When Sister Emmanuelle was satisfied with her work at Ezbet El Nakhl, she moved on to Mokkatam, a refuse collector’s dump which was in worse condition than Ezbet El Nakhl. Sister Emmanuelle started the work of collecting money from charities to build a factory for composting material, which she finally achieved.
“She was living right among them, the garbage collectors, the pigs, the whole mess. I had never seen anything like this in my life,” said Dr. Mounir Neamatalla, a leading Egyptian expert in environmental science and poverty reduction who worked closely with her throughout the 1980s.
“You could see one of the worst qualities of life on the planet, but in this inferno was an enterprising population that worked like ants,” he said.
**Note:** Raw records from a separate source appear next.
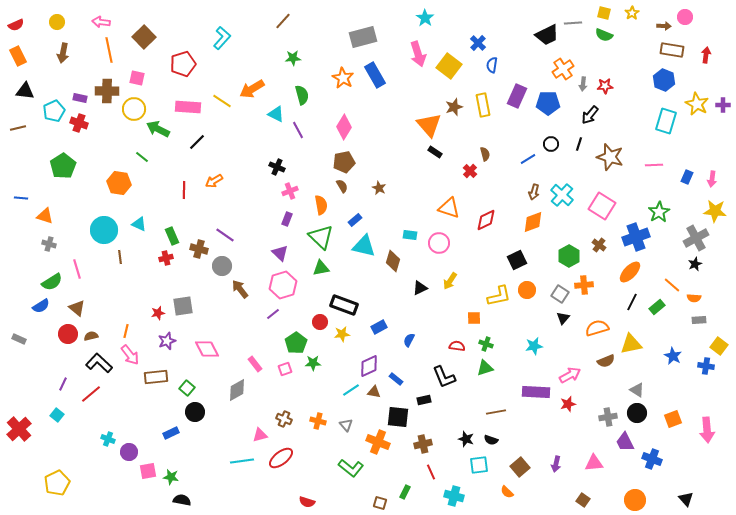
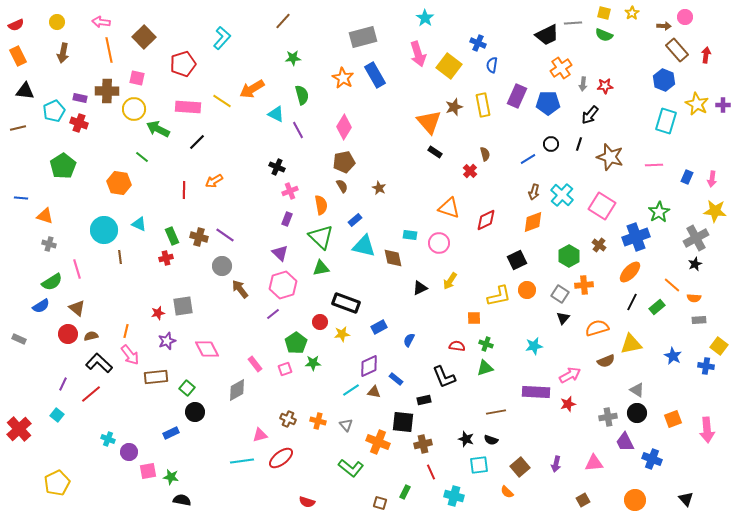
blue cross at (478, 43): rotated 21 degrees counterclockwise
brown rectangle at (672, 50): moved 5 px right; rotated 40 degrees clockwise
orange cross at (563, 69): moved 2 px left, 1 px up
orange triangle at (429, 125): moved 3 px up
brown cross at (199, 249): moved 12 px up
brown diamond at (393, 261): moved 3 px up; rotated 30 degrees counterclockwise
black rectangle at (344, 305): moved 2 px right, 2 px up
black square at (398, 417): moved 5 px right, 5 px down
brown cross at (284, 419): moved 4 px right
brown square at (583, 500): rotated 24 degrees clockwise
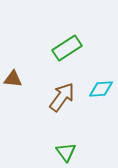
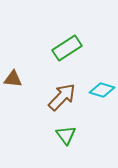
cyan diamond: moved 1 px right, 1 px down; rotated 20 degrees clockwise
brown arrow: rotated 8 degrees clockwise
green triangle: moved 17 px up
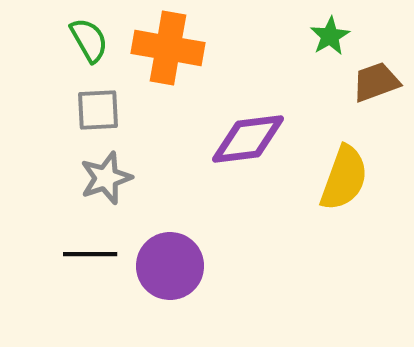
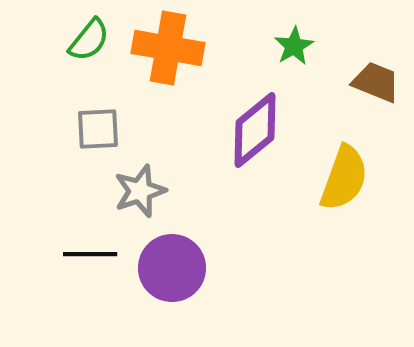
green star: moved 36 px left, 10 px down
green semicircle: rotated 69 degrees clockwise
brown trapezoid: rotated 42 degrees clockwise
gray square: moved 19 px down
purple diamond: moved 7 px right, 9 px up; rotated 32 degrees counterclockwise
gray star: moved 34 px right, 13 px down
purple circle: moved 2 px right, 2 px down
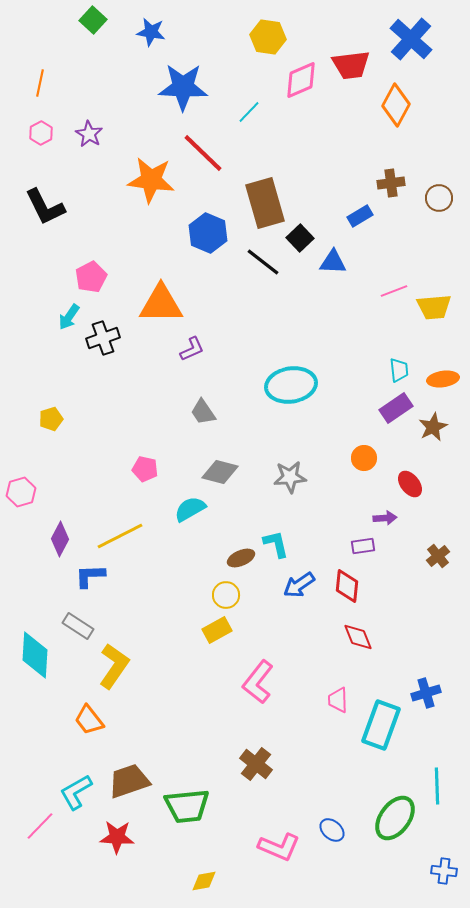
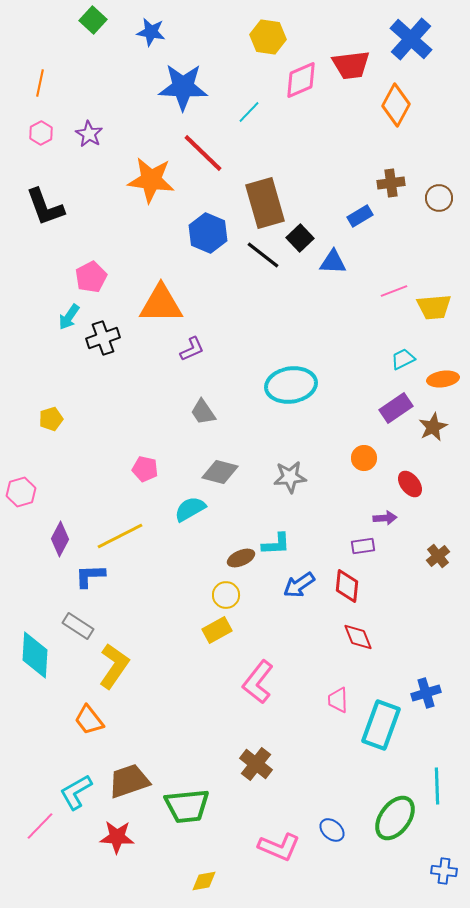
black L-shape at (45, 207): rotated 6 degrees clockwise
black line at (263, 262): moved 7 px up
cyan trapezoid at (399, 370): moved 4 px right, 11 px up; rotated 110 degrees counterclockwise
cyan L-shape at (276, 544): rotated 100 degrees clockwise
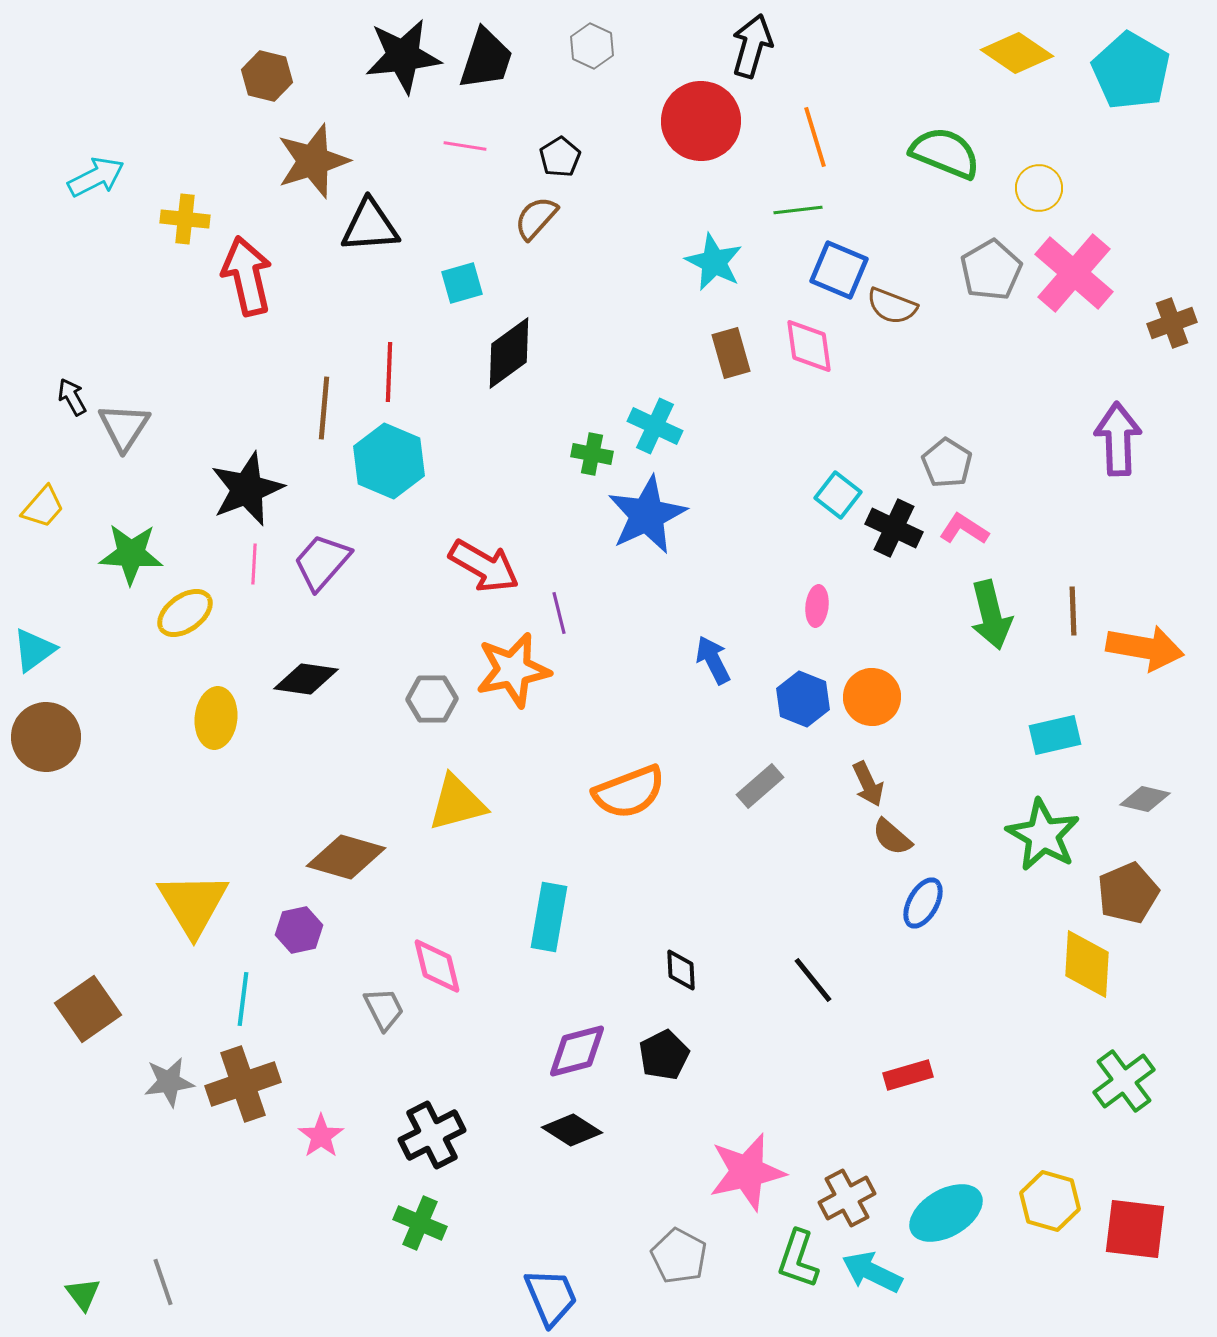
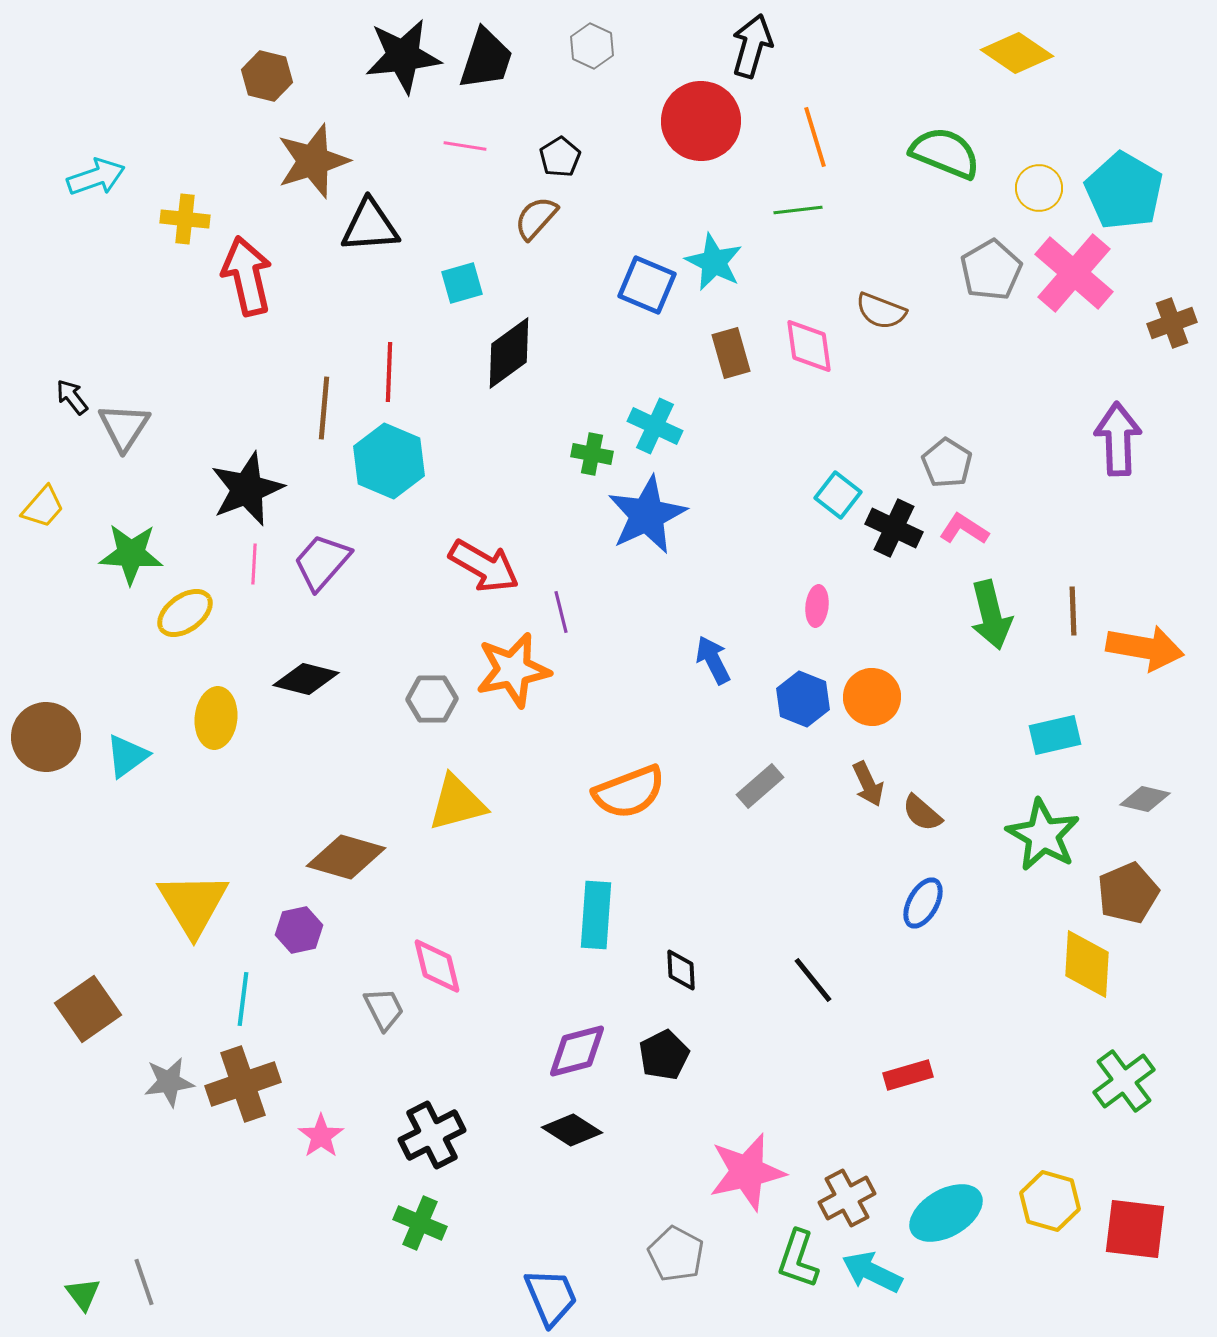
cyan pentagon at (1131, 71): moved 7 px left, 120 px down
cyan arrow at (96, 177): rotated 8 degrees clockwise
blue square at (839, 270): moved 192 px left, 15 px down
brown semicircle at (892, 306): moved 11 px left, 5 px down
black arrow at (72, 397): rotated 9 degrees counterclockwise
purple line at (559, 613): moved 2 px right, 1 px up
cyan triangle at (34, 650): moved 93 px right, 106 px down
black diamond at (306, 679): rotated 6 degrees clockwise
brown semicircle at (892, 837): moved 30 px right, 24 px up
cyan rectangle at (549, 917): moved 47 px right, 2 px up; rotated 6 degrees counterclockwise
gray pentagon at (679, 1256): moved 3 px left, 2 px up
gray line at (163, 1282): moved 19 px left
Neamatalla worked with Sister Emmannuelle on the composting plant which was used to process the vast amounts of manure produced by the garbage collectors’ pigs, which was then processed and sold as fertilizer.
Even at the age of 77, she was still actively collecting money from around the world to aid her beloved zabaleen. She returned to France in 1993, but continued to speak out for the needy, repeatedly appearing on French television.
A spokeswoman for Sandrine de Carlo said sister died in her sleep on Oct. 20 at a retirement home in Callian, a town in southeastern France.